Record extracts: Begin
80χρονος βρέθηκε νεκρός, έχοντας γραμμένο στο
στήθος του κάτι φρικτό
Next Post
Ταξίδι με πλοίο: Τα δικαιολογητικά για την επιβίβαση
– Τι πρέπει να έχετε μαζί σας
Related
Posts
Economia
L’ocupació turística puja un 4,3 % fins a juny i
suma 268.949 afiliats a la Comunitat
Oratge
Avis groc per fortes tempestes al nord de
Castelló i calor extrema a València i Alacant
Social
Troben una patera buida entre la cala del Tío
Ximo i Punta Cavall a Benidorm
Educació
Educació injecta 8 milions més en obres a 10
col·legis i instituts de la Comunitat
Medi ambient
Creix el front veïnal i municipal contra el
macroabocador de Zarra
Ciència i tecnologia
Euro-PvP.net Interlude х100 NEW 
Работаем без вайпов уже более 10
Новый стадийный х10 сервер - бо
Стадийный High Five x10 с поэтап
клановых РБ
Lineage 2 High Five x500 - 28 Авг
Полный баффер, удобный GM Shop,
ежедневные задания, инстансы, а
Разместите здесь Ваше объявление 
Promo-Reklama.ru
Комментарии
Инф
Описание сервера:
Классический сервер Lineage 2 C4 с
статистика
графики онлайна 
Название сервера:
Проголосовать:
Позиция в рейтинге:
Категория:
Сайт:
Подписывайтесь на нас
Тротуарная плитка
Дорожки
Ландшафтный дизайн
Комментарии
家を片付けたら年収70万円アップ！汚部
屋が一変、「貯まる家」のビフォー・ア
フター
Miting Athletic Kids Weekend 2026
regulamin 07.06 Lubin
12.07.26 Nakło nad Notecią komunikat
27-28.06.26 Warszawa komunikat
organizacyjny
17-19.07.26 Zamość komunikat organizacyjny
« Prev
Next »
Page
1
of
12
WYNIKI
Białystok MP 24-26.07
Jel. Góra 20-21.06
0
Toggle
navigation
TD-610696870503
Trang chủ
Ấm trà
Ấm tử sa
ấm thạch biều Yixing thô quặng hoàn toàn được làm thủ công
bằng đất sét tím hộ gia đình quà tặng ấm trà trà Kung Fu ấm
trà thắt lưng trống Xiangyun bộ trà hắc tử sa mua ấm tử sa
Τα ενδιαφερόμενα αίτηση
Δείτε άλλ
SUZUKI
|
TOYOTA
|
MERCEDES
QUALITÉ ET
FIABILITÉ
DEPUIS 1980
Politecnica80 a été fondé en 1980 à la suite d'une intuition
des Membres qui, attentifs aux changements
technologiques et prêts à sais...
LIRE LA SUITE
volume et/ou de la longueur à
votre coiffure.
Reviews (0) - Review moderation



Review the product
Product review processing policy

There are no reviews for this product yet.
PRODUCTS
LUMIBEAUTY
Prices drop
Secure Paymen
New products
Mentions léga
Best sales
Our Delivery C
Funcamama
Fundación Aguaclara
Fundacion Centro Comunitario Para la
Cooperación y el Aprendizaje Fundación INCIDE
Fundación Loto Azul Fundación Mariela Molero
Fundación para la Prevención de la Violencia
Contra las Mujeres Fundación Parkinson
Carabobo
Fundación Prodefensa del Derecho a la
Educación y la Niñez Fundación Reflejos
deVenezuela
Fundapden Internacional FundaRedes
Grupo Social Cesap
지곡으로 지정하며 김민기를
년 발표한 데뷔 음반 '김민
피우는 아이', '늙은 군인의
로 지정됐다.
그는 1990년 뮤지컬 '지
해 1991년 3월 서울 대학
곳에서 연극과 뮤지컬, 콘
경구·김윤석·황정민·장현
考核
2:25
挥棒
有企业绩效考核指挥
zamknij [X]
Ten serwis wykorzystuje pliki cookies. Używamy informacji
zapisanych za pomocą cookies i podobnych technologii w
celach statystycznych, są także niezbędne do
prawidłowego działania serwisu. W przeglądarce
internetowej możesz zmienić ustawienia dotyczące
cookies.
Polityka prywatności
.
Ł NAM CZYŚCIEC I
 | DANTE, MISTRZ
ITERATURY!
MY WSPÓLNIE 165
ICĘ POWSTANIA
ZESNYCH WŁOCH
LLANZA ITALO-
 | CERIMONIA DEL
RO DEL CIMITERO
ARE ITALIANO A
Record extracts: End
Considering only the records above, state the number of lines that include the word "cookies", with nothing added.

3